Sunday, November 28, 2004

Falluja's refugees

At one refugee camp for Fallujans we learn it is closed-because a man named Kais Al-Nazzal who owns an apartment building in Baghdad has taken responsibility of the 100 refugee families at the Amiriyah camp and housed, fed and clothed them. An act of beauty amidst the tragedy of occupied Iraq.

Most of the aid going to the refugees is coming from Iraqis, rather than NGO’s or certainly not the MOH. Back at the MOH Shehab Ahmed Jassim, who is in charge of managing the refugee crisis, said they had provided everything the refugees needed. That they’d sent 20 ambulances to the general hospital in Fallujah.

What he neglected to say was that most Fallujans have been unable to reach the main hospital due to ongoing fighting and most being too afraid of detainment by soldiers or Iraqi National Guardsmen to seek medical help.
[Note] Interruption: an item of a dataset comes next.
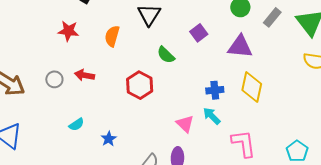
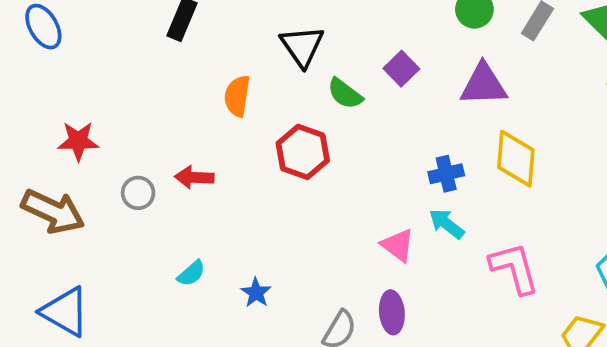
red star: (68, 31) -> (78, 141), moved
green semicircle: (166, 55) -> (345, 94), moved
red hexagon: (140, 85) -> (303, 152), moved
The ambulances returned to Baghdad.

“During the Najaf fighting, things were not like this,” said a doctor I interviewed later, “There were delegations, moveable operating theaters, and plenty of help for them there which was allowed, but for Fallujah, they have done next to nothing. Why?”

Every doctor I’ve interviewed concerning the situation in Fallujah has shared similar sentiments. Theories abound as to why.
  Dahr Jamail post

A 35 year-old merchant from Fallujah, Abu Hammad, starts telling us what he experienced, and barely breathes while doing so because he is so enraged.

“The American warplanes came continuously through the night and bombed everywhere in Fallujah! It did not stop even for a moment! If the American forces did not find a target to bomb, they used sound bombs just to terrorize the people and children. The city stayed in fear; I cannot give a picture of how panicked everyone was.”

[...]

Abu Hammad continues, “Most of the innocent people there stayed in mosques to be closer to God for safety. Even the wounded people were killed. Old ladies with white flags were killed by the Americans! The Americans announced for people to come to a certain mosque if they wanted to leave Fallujah, and even the people who went there carrying white flags were killed!”

[...]

“There was no food, no electricity, no water,” continues Abu Hammad, “We couldn’t even light a candle because the Americans would see it and kill us.”

[...]

He continues on, “There are bodies the Americans threw in the river. I saw them do this! And anyone who stayed thought they would be killed by the Americans, so they tried to swim across the river. Even then the Americans shot them with rifles from the shore! Even if some of them were holding a white flag or white clothes over their heads to show they are not fighters, they were all shot! Even people who couldn’t swim tried to cross the river! They drowned rather than staying to be killed by the Americans.”